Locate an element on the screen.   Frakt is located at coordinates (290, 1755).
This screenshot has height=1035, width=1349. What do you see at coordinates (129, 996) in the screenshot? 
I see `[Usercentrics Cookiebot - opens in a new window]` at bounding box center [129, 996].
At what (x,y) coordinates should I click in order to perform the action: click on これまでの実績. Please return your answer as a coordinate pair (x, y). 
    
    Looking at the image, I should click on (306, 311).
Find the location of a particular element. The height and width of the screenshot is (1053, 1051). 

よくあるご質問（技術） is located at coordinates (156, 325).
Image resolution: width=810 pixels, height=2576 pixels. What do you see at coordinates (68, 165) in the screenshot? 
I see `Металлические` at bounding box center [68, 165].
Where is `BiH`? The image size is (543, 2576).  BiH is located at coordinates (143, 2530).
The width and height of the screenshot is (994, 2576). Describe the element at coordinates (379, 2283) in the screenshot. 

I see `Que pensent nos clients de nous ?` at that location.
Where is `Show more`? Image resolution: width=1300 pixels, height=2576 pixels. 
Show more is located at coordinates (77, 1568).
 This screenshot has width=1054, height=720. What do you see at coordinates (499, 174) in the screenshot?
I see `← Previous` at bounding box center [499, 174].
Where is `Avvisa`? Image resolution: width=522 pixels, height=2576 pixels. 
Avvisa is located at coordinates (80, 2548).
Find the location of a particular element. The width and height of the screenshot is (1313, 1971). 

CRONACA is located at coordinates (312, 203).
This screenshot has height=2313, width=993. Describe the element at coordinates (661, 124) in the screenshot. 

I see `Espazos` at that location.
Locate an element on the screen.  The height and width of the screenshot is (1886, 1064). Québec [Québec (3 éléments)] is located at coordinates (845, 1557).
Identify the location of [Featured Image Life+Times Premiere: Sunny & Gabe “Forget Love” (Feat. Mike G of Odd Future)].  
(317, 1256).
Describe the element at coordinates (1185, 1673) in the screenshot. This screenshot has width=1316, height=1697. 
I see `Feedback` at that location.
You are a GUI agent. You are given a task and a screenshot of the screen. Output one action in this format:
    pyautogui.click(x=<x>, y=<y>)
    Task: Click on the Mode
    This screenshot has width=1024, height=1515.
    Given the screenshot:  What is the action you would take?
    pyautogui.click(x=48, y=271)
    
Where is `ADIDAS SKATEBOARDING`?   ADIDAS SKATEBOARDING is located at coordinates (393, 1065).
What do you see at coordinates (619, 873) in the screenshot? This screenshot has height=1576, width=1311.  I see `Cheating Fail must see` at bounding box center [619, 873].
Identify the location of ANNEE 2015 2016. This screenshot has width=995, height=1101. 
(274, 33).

**EXERCISE**
Exact reproduction of the whole material is the required answer.

**RESULT FOR THIS TASK**
Locate an element on the screen.   Frakt is located at coordinates (290, 1755).
This screenshot has height=1035, width=1349. What do you see at coordinates (129, 996) in the screenshot? 
I see `[Usercentrics Cookiebot - opens in a new window]` at bounding box center [129, 996].
At what (x,y) coordinates should I click in order to perform the action: click on これまでの実績. Please return your answer as a coordinate pair (x, y). 
    
    Looking at the image, I should click on (306, 311).
Find the location of a particular element. The height and width of the screenshot is (1053, 1051). 

よくあるご質問（技術） is located at coordinates (156, 325).
Image resolution: width=810 pixels, height=2576 pixels. What do you see at coordinates (68, 165) in the screenshot? 
I see `Металлические` at bounding box center [68, 165].
Where is `BiH`? The image size is (543, 2576).  BiH is located at coordinates (143, 2530).
The width and height of the screenshot is (994, 2576). Describe the element at coordinates (379, 2283) in the screenshot. 

I see `Que pensent nos clients de nous ?` at that location.
Where is `Show more`? Image resolution: width=1300 pixels, height=2576 pixels. 
Show more is located at coordinates (77, 1568).
 This screenshot has width=1054, height=720. What do you see at coordinates (499, 174) in the screenshot?
I see `← Previous` at bounding box center [499, 174].
Where is `Avvisa`? Image resolution: width=522 pixels, height=2576 pixels. 
Avvisa is located at coordinates (80, 2548).
Find the location of a particular element. The width and height of the screenshot is (1313, 1971). 

CRONACA is located at coordinates (312, 203).
This screenshot has height=2313, width=993. Describe the element at coordinates (661, 124) in the screenshot. 

I see `Espazos` at that location.
Locate an element on the screen.  The height and width of the screenshot is (1886, 1064). Québec [Québec (3 éléments)] is located at coordinates (845, 1557).
Identify the location of [Featured Image Life+Times Premiere: Sunny & Gabe “Forget Love” (Feat. Mike G of Odd Future)].  
(317, 1256).
Describe the element at coordinates (1185, 1673) in the screenshot. This screenshot has width=1316, height=1697. 
I see `Feedback` at that location.
You are a GUI agent. You are given a task and a screenshot of the screen. Output one action in this format:
    pyautogui.click(x=<x>, y=<y>)
    Task: Click on the Mode
    This screenshot has width=1024, height=1515.
    Given the screenshot:  What is the action you would take?
    pyautogui.click(x=48, y=271)
    
Where is `ADIDAS SKATEBOARDING`?   ADIDAS SKATEBOARDING is located at coordinates (393, 1065).
What do you see at coordinates (619, 873) in the screenshot? This screenshot has height=1576, width=1311.  I see `Cheating Fail must see` at bounding box center [619, 873].
Identify the location of ANNEE 2015 2016. This screenshot has width=995, height=1101. 
(274, 33).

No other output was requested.